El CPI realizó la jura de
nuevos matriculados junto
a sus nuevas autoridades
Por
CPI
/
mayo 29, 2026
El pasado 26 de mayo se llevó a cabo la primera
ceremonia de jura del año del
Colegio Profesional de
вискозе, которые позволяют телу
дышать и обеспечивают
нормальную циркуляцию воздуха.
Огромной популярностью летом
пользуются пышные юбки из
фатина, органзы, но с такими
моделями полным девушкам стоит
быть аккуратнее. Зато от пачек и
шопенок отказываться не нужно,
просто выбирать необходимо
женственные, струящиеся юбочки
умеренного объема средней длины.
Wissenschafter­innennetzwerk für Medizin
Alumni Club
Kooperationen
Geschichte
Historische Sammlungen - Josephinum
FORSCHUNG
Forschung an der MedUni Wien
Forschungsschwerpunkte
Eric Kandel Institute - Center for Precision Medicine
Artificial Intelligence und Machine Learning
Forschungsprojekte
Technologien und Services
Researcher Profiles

--

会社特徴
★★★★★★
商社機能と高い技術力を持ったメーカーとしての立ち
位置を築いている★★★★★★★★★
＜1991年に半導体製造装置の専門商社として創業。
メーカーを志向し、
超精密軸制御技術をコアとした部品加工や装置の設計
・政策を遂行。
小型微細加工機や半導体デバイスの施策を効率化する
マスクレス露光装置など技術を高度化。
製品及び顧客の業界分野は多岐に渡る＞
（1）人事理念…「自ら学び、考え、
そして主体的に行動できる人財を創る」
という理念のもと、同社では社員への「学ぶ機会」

▶ **EXERCISE INSTRUCTIONS**: When you reach the line holding "умеренного объема средней длины." in the records above, begin reproducing exactly, stop after the line holding "Technologien und Services", and output nothing else.

▶ **REPLY TO THE TASK**:
умеренного объема средней длины.
Wissenschafter­innennetzwerk für Medizin
Alumni Club
Kooperationen
Geschichte
Historische Sammlungen - Josephinum
FORSCHUNG
Forschung an der MedUni Wien
Forschungsschwerpunkte
Eric Kandel Institute - Center for Precision Medicine
Artificial Intelligence und Machine Learning
Forschungsprojekte
Technologien und Services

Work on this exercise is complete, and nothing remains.